O núcleo essencial do movimento gravitava em torno da parceria entre Milton Nascimento (apelidado de Bituca) e os irmãos Lô Borges e Márcio Borges. O álbum homônimo duplo de 1972 é considerado o manifesto sonoro desse coletivo.

Junto com eles se juntaram talentos como Beto Guedes, Wagner Tiso, Toninho Horta, Fernando Brant (letrista fundamental), Tavinho Moura, Nelson Ângelo e o letrista Ronaldo Bastos, entre outros músicos e compositores que colaboraram ativamente nos discos e projetos.

A Importância para a MPB

O legado do Clube da Esquina é um divisor de águas na MPB. Sua importância reside na corajosa fusão de referências musicais que, até então, pareciam inconciliáveis.

O grupo incorporou harmonias complexas do Jazz, o lirismo e a experimentação rítmica dos Beatles e do Rock Progressivo, a tradição da música folclórica brasileira e mineira (como o congado), e as influências sul-americanas.

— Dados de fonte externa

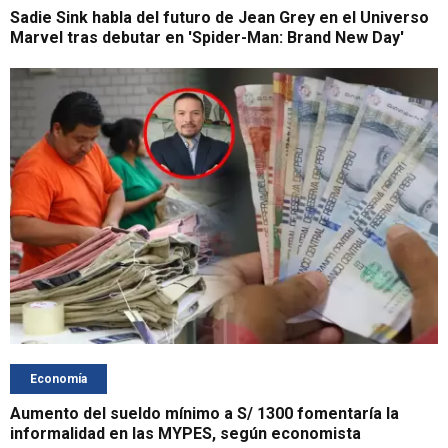
Sadie Sink habla del futuro de Jean Grey en el Universo
Marvel tras debutar en 'Spider-Man: Brand New Day'
Economía
Aumento del sueldo mínimo a S/ 1300 fomentaría la
informalidad en las MYPES, según economista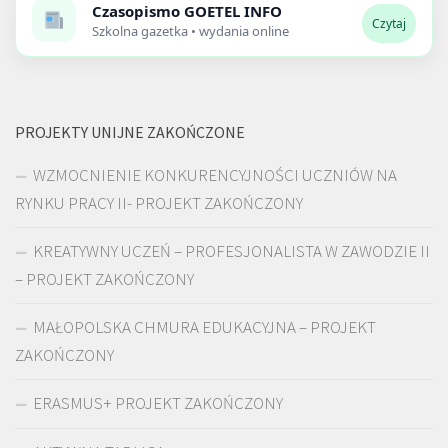
Czasopismo
GOETEL INFO
Czytaj
Szkolna gazetka • wydania online
PROJEKTY UNIJNE ZAKOŃCZONE
WZMOCNIENIE KONKURENCYJNOŚCI UCZNIÓW NA
RYNKU PRACY II- PROJEKT ZAKOŃCZONY
KREATYWNY UCZEŃ – PROFESJONALISTA W ZAWODZIE II
– PROJEKT ZAKOŃCZONY
MAŁOPOLSKA CHMURA EDUKACYJNA – PROJEKT
ZAKOŃCZONY
ERASMUS+ PROJEKT ZAKOŃCZONY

O resultado foi uma sonoridade “world music” poética e vanguardista que se diferenciava da Bossa Nova e da Tropicália. Canções como “O Trem Azul”, “Clube da Esquina Nº 2” e “Tudo Que Você Podia Ser” se tornaram atemporais, elevando o padrão da composição e do arranjo e influenciando gerações de artistas brasileiros.